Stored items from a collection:
◇ ◇ ◇ ◇ ◇

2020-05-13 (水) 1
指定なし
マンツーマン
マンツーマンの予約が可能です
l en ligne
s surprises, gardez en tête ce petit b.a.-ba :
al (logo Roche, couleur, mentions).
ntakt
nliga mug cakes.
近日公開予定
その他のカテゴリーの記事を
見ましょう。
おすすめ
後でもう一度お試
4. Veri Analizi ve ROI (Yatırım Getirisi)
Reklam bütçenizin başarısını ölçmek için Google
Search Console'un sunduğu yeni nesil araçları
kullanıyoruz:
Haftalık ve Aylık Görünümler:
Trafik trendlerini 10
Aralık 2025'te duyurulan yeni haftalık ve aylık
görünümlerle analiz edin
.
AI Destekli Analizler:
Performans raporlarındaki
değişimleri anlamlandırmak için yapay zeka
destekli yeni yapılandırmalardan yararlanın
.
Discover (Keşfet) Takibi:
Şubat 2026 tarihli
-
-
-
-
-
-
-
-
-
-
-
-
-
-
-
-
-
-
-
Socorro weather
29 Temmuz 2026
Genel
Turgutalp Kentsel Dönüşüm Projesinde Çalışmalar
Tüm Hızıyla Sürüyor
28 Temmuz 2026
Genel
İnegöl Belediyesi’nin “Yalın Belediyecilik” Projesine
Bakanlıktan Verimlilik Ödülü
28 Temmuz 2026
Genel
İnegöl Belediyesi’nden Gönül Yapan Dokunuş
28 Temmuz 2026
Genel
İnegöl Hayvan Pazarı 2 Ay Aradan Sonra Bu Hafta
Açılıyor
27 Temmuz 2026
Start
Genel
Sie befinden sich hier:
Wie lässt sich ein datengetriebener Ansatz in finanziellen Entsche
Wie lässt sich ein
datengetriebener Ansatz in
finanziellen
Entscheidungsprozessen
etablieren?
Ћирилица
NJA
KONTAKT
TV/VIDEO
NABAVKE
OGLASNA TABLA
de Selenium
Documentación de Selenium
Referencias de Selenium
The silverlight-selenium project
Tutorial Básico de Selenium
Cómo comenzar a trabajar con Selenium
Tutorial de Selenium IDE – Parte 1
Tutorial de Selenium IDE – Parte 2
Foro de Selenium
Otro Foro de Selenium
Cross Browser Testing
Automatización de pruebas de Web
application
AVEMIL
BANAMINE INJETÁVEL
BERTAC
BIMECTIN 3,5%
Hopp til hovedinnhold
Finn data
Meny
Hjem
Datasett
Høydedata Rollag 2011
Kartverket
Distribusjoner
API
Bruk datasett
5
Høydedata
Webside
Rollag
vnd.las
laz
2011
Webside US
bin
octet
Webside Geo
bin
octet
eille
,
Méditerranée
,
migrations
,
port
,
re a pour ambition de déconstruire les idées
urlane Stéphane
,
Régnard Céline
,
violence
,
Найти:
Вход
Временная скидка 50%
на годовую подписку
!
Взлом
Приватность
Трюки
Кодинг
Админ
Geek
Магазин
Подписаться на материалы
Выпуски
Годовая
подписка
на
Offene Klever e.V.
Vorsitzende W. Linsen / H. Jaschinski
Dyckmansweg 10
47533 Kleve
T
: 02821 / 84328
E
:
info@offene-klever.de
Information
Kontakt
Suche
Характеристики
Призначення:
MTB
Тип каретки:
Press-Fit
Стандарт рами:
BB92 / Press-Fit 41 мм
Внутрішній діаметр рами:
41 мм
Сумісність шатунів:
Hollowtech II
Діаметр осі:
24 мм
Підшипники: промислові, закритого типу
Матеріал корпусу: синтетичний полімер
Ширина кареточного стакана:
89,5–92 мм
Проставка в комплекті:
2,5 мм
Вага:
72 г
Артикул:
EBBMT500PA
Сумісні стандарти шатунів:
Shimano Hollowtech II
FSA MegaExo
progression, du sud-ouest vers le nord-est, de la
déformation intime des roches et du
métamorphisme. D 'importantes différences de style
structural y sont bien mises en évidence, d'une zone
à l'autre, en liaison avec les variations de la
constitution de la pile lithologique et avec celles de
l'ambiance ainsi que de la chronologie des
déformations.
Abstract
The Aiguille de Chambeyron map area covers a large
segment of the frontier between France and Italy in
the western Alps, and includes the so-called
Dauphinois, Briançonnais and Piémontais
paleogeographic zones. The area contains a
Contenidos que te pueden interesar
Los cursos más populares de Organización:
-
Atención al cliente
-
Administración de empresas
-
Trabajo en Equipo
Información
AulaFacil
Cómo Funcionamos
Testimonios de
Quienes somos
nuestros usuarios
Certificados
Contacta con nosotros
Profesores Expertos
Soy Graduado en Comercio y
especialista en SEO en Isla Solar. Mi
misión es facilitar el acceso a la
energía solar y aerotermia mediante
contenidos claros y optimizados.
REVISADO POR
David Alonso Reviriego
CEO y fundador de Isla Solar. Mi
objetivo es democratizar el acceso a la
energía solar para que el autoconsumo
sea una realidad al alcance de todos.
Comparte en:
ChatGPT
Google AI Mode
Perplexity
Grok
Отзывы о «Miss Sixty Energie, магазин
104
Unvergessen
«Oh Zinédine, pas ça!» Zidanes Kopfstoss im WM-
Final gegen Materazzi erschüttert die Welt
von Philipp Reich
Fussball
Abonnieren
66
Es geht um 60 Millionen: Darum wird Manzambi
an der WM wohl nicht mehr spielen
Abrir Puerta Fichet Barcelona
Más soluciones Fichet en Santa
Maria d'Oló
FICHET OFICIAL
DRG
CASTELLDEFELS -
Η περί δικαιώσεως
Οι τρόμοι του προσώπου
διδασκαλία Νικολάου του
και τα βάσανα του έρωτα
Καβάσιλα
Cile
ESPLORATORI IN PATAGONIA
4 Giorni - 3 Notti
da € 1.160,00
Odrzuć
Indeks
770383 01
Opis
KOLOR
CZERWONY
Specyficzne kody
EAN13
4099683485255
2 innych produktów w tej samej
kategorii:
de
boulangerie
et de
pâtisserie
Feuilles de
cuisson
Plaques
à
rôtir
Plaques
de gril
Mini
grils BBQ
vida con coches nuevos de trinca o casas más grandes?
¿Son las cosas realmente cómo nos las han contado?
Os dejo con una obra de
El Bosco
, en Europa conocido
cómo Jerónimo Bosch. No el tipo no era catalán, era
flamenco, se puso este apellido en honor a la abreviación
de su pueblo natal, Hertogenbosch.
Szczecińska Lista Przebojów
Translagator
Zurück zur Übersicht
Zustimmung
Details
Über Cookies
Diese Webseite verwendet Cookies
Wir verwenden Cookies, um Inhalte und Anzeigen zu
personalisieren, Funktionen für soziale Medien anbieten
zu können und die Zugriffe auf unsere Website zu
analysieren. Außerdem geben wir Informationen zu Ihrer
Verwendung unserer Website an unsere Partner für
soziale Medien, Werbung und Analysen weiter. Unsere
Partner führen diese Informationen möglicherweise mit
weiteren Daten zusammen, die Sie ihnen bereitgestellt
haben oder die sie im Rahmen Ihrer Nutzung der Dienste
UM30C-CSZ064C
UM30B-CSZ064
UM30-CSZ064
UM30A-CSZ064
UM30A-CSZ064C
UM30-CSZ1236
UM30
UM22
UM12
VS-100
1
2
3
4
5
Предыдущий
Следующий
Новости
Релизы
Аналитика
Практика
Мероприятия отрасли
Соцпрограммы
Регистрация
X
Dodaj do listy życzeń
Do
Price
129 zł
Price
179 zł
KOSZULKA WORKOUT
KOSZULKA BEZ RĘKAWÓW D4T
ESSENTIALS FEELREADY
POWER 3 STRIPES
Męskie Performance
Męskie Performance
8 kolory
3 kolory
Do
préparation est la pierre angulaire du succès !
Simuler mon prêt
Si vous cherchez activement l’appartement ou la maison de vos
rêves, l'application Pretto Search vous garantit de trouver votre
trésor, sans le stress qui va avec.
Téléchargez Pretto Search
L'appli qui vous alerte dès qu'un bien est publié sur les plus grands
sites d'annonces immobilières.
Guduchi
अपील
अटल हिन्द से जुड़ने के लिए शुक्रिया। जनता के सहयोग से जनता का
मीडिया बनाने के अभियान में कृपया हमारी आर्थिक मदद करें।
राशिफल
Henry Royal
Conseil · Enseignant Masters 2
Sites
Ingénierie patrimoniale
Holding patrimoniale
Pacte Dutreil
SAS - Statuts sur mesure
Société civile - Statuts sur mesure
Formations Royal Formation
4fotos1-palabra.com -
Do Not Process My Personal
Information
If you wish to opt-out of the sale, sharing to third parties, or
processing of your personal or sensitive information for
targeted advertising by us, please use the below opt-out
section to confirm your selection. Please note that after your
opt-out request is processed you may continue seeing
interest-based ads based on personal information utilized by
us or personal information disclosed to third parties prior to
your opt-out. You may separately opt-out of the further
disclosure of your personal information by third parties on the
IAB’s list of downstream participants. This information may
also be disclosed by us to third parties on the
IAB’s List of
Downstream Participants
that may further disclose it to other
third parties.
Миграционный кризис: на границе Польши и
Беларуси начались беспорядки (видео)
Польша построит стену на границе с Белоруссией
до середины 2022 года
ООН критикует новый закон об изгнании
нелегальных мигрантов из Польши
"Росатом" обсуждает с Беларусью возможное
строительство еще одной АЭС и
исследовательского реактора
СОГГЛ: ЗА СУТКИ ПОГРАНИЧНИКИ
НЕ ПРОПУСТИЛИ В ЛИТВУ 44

◇ ◇ ◇ ◇ ◇

### [REQUIREMENT]
Respond with a number only, the count of lines in the entries where the string "Isla" occurs.

### [WRITTEN SOLUTION]
2